Prosper Gyekete, yang meskipun keterampilan bahasa Inggrisnya terbatas tetap menjadi anggota yang setia di Cabang Kedua Abomosu, membacakan kesaksian tiga kalimat yang dia tulis sendiri. Dia menuturkan bahwa dia tidak bisa membaca maupun menulis sebelum kelas namun sekarang dia dapat membantu anak-anaknya yang masih kecil mengerjakan PR mereka. “Berkat apa yang telah saya pelajari,” dia bertutur, “Saya dapat menjadi ayah yang lebih baik.”

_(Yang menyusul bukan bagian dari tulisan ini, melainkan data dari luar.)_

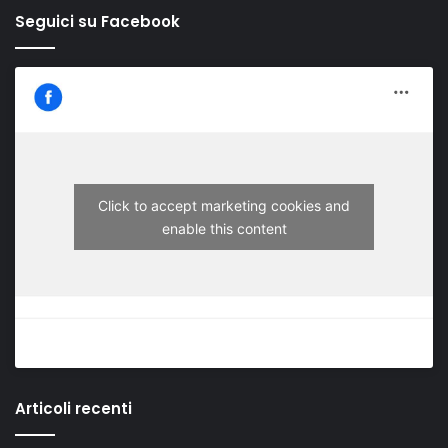
Seguici su Facebook
Click to accept marketing cookies and
enable this content
Articoli recenti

“Sekarang saya dapat membaca tulisan suci sendiri,” kata Kwaku Sasu dari Cabang Kwabeng. “Sebelumnya, saya tahu Kitab Mormon adalah benar meskipun saya tidak bisa membacanya. Sekarang saya tahu kitab itu benar sewaktu saya membacanya. Kesaksian saya tumbuh dan tumbuh.”
Para anggota presidensi Lembaga Pertolongan Cabang Asunafo menyatakan bahwa pada setiap Kamis mereka hanya menggunakan bahasa Inggris untuk saling berbicara. “Itu menjadikan beberapa percakapan lebih panjang hari itu karena kami tidak dapat memikirkan kata-kata yang benar untuk diucapkan satu sama lain,” ujar Evelyn Agyeiwaa, presiden Lembaga Pertolongan. “Namun kami segera mulai menerjemahkan bagi satu sama lain, menemukan kata-kata yang tepat untuk diucapkan. Karena kami belajar bersama, tidak satu pun dari kami merasa malu atau takut untuk mengucapkan kata-kata yang salah. Kami hanya saling membantu.”
Manfaat Berlimpah
Para wanita yang menyelesaikan program kewicaksaraan Distrik Abomosu menyatakan mereka merasa lebih baik tentang diri mereka sendiri dan lebih mungkin untuk berperan serta di Gereja. Mereka menjadi lebih bersedia untuk menerima pemanggilan, membaca tulisan suci, dan mengajar baik di gereja maupun di rumah. Beberapa pria juga merampungkan program itu. Sebagian besar adalah petani yang pas-pasan, mereka menuturkan mereka sekarang lebih baik dalam menghitung biaya dan penjualan hasil mereka, membantu anak-anak mengerjakan PR mereka, dan membaca tulisan suci mereka sendiri dan bersama keluarga mereka.
Terdorong oleh keberhasilan di Abomosu, Distrik Asamankese terdekat telah meluncurkan program kewicaksaraan mereka sendiri.
“Dapat membaca dan menulis telah mengubah kehidupan kami dan kehidupan anak-anak kami,” tutur Gladis Aseidu dari Cabang Sankubenase. “Kata-kata telah mengubah dunia kami, dan kami bersyukur kepada Bapa di Surga.”